07:00 EST 11th January 2020 | BioPortfolio

Summary of "In vivo preclinical evaluation of the new Ga-labeled beta-cyclodextrin in prostaglandin E2 (PGE2) positive tumor model using positron emission tomography."

The cyclooxygenase-2 (COX-2)/prostaglandin E2 (PGE2) pathway plays an important role in tumor development and formation of metastases. It was earlier reported that cyclodextrin derivatives have a high affinity to form complexes with PGE2. Based on these results radiolabeled cyclodextrins - as new radiopharmaceuticals - may open a new pathway in the in vivo imaging and diagnosis of PGE2 positive tumors.

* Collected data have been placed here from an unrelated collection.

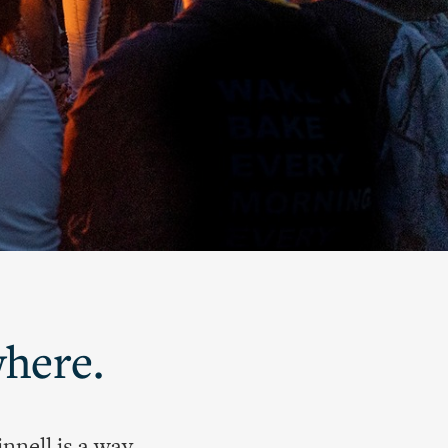
where.
nnell is a way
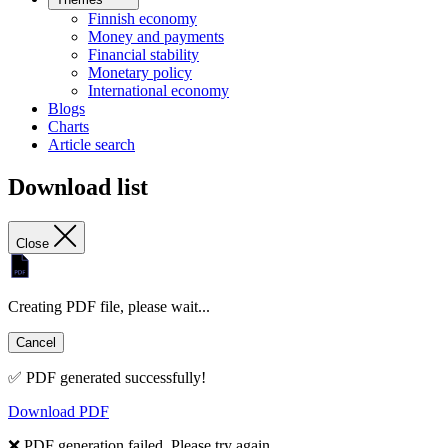
Finnish economy
Money and payments
Financial stability
Monetary policy
International economy
Blogs
Charts
Article search
Download list
Close
Creating PDF file, please wait...
Cancel
✅ PDF generated successfully!
Download PDF
❌ PDF generation failed. Please try again.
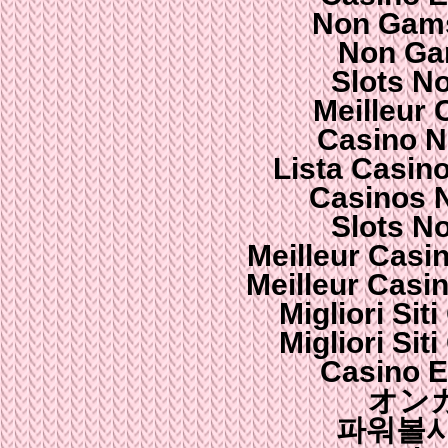
Non Gams
Non Ga
Slots N
Meilleur 
Casino N
Lista Casin
Casinos 
Slots N
Meilleur Casi
Meilleur Casi
Migliori Si
Migliori Si
Casino E
オン
파워볼사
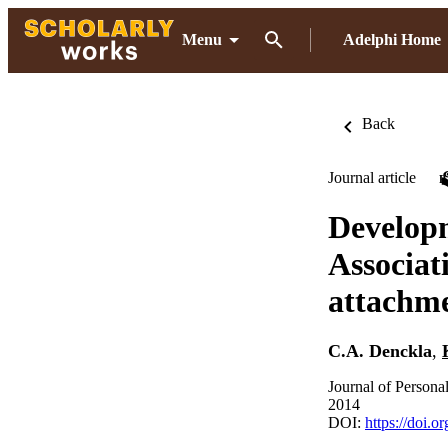
Menu
Adelphi Home
Back
Journal article
Developm
Associat
attachme
C.A. Denckla
,
Journal of Persona
2014
DOI:
https://doi.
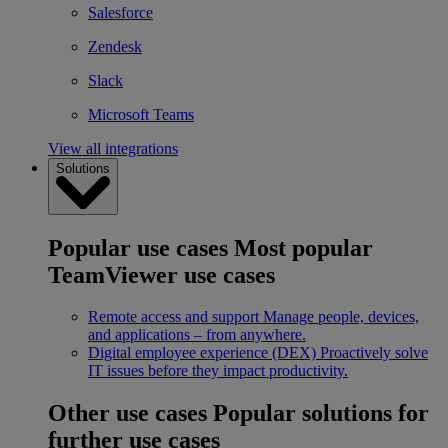
Salesforce
Zendesk
Slack
Microsoft Teams
View all integrations
Solutions
Popular use cases
Most popular
TeamViewer use cases
Remote access and support
Manage people, devices,
and applications – from anywhere.
Digital employee experience (DEX)
Proactively solve
IT issues before they impact productivity.
Other use cases
Popular solutions for
further use cases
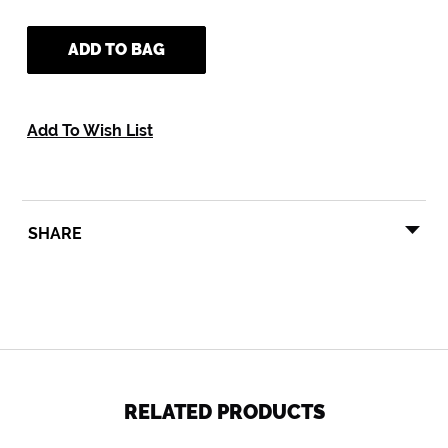
ADD TO BAG
Add To Wish List
SHARE
SHARE
TWEET
PIN
SHARE
TWEET
PIN IT
ON
ON
ON
FACEBOOK
TWITTER
PINTEREST
RELATED PRODUCTS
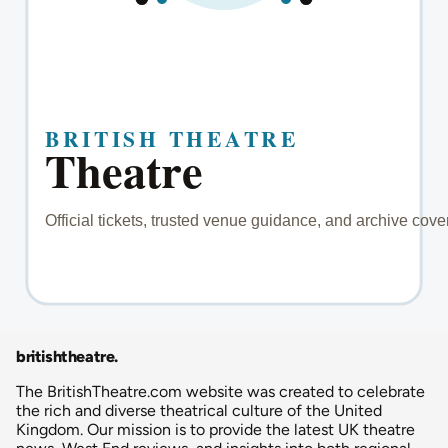
britishtheatre
.
The BritishTheatre.com website was created to celebrate
the rich and diverse theatrical culture of the United
Kingdom. Our mission is to provide the latest UK theatre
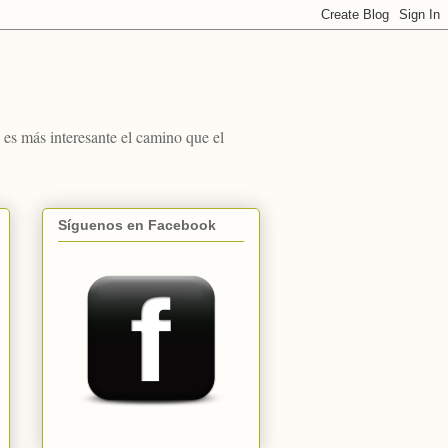
s más interesante el camino que el
Síguenos en Facebook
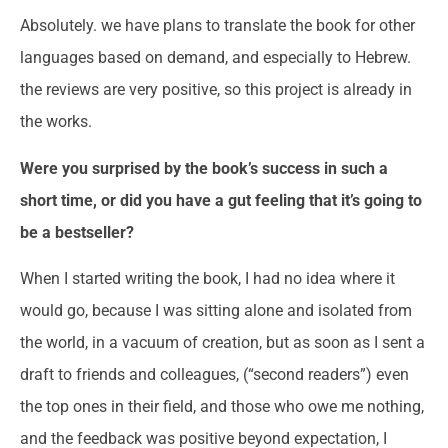
Absolutely. we have plans to translate the book for other
languages based on demand, and especially to Hebrew.
the reviews are very positive, so this project is already in
the works.
Were you surprised by the book’s success in such a
short time, or did you have a gut feeling that it’s going to
be a bestseller?
When I started writing the book, I had no idea where it
would go, because I was sitting alone and isolated from
the world, in a vacuum of creation, but as soon as I sent a
draft to friends and colleagues, (“second readers”) even
the top ones in their field, and those who owe me nothing,
and the feedback was positive beyond expectation, I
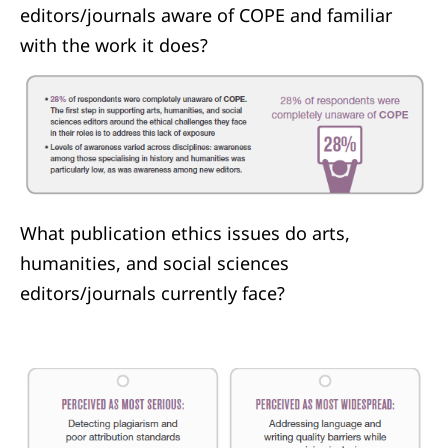
editors/journals aware of COPE and familiar
with the work it does?
What publication ethics issues do arts,
humanities, and social sciences
editors/journals currently face?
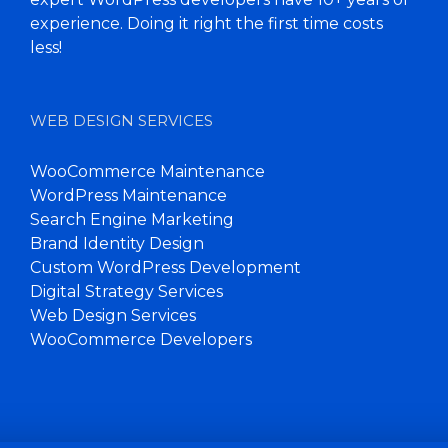
experience. Doing it right the first time costs
less!
WEB DESIGN SERVICES
WooCommerce Maintenance
WordPress Maintenance
Search Engine Marketing
Brand Identity Design
Custom WordPress Development
Digital Strategy Services
Web Design Services
WooCommerce Developers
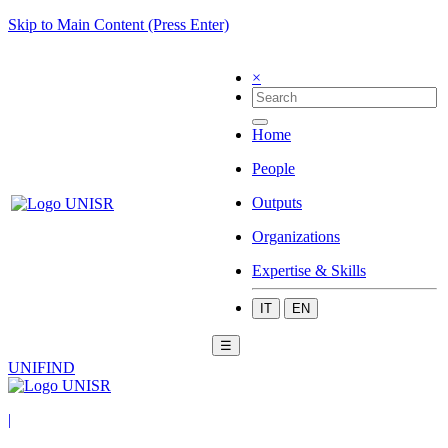
Skip to Main Content (Press Enter)
×
Home
People
Outputs
Organizations
Expertise & Skills
IT
EN
☰
UNIFIND
|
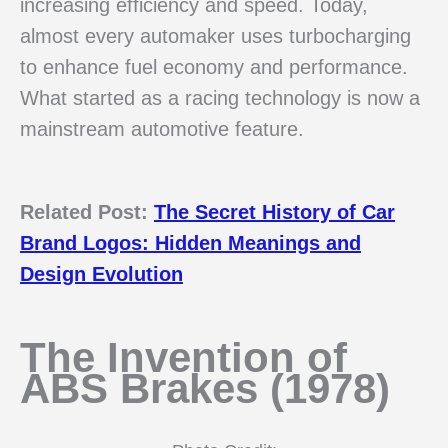
increasing efficiency and speed. Today,
almost every automaker uses turbocharging
to enhance fuel economy and performance.
What started as a racing technology is now a
mainstream automotive feature.
Related Post:
The Secret History of Car
Brand Logos: Hidden Meanings and
Design Evolution
The Invention of
ABS Brakes (1978)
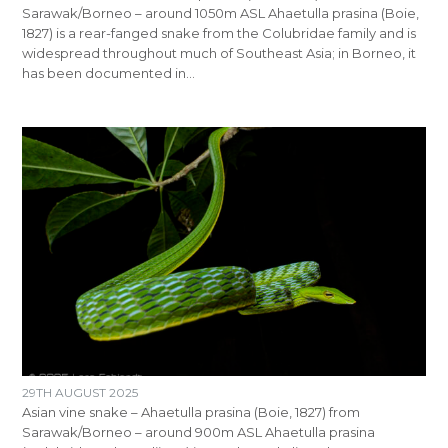
Sarawak/Borneo – around 1050m ASL Ahaetulla prasina (Boie,
1827) is a rear-fanged snake from the Colubridae family and is
widespread throughout much of Southeast Asia; in Borneo, it
has been documented in…
29TH AUGUST 2025
Asian vine snake – Ahaetulla prasina (Boie, 1827) from
Sarawak/Borneo – around 900m ASL Ahaetulla prasina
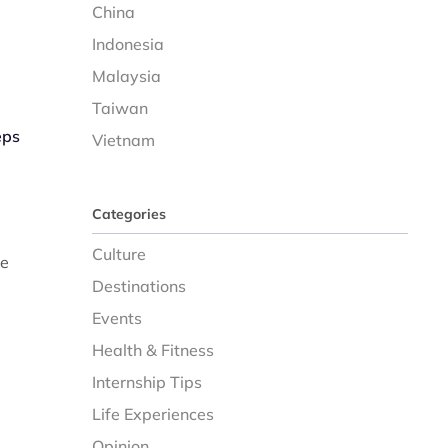
China
Indonesia
Malaysia
Taiwan
eps
Vietnam
Categories
Culture
re
Destinations
Events
Health & Fitness
Internship Tips
Life Experiences
Opinion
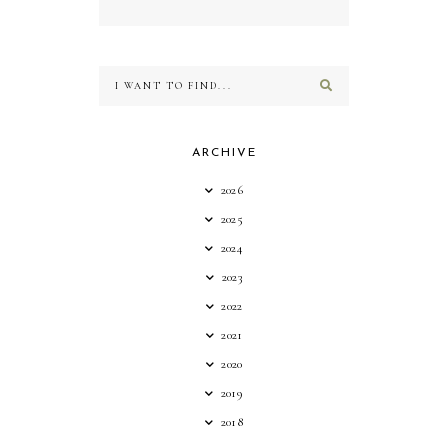
ARCHIVE
2026
2025
2024
2023
2022
2021
2020
2019
2018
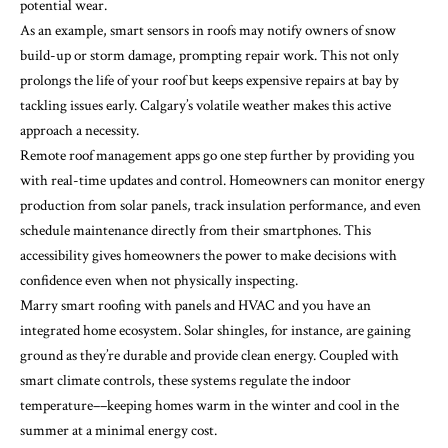
potential wear.
As an example, smart sensors in roofs may notify owners of snow
build-up or storm damage, prompting repair work. This not only
prolongs the life of your roof but keeps expensive repairs at bay by
tackling issues early. Calgary’s volatile weather makes this active
approach a necessity.
Remote roof management apps go one step further by providing you
with real-time updates and control. Homeowners can monitor energy
production from solar panels, track insulation performance, and even
schedule maintenance directly from their smartphones. This
accessibility gives homeowners the power to make decisions with
confidence even when not physically inspecting.
Marry smart roofing with panels and HVAC and you have an
integrated home ecosystem. Solar shingles, for instance, are gaining
ground as they’re durable and provide clean energy. Coupled with
smart climate controls, these systems regulate the indoor
temperature––keeping homes warm in the winter and cool in the
summer at a minimal energy cost.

The aims of this study were to synthetize the PGE2 specific Ga-labeled NODAGA-randomly methylated beta-cyclodextrin (Ga-NODAGA-RAMEB) and investigate its tumor-targeting properties. NODAGA-RAMEB was labeled with Gallium-68 (Ga), and the radiochemical purity (RCP%), partition coefficient (logP values), and in vitro-in vivo stability of Ga-NODAGA-RAMEB were determined. After intravenous injection of Ga-NODAGA-RAMEB the accumulation in organs and tissues was monitored in vivo by positron emission tomography (PET) and ex vivo by gamma counter in BxPC-3 and PancTu-1 tumor-bearing CB17 SCID mice. The RCP% of the newly synthesized Ga-NODAGA-RAMEB was higher than 98%. The molar activity was 15.34±1.93 GBq/μmol. The logP of Ga labeled NODAGA-RAMEB was -3.63±0.04. Biodistribution studies showed high accumulation of Ga-NODAGA-RAMEB in PGE2 positive BxPC-3 tumors; approximately 15-20-fold higher radiotracer uptake was observed, than that of the background. Ga-labeled RAMEB is a promising radiotracer in PET diagnostics of PGE2 positive tumors.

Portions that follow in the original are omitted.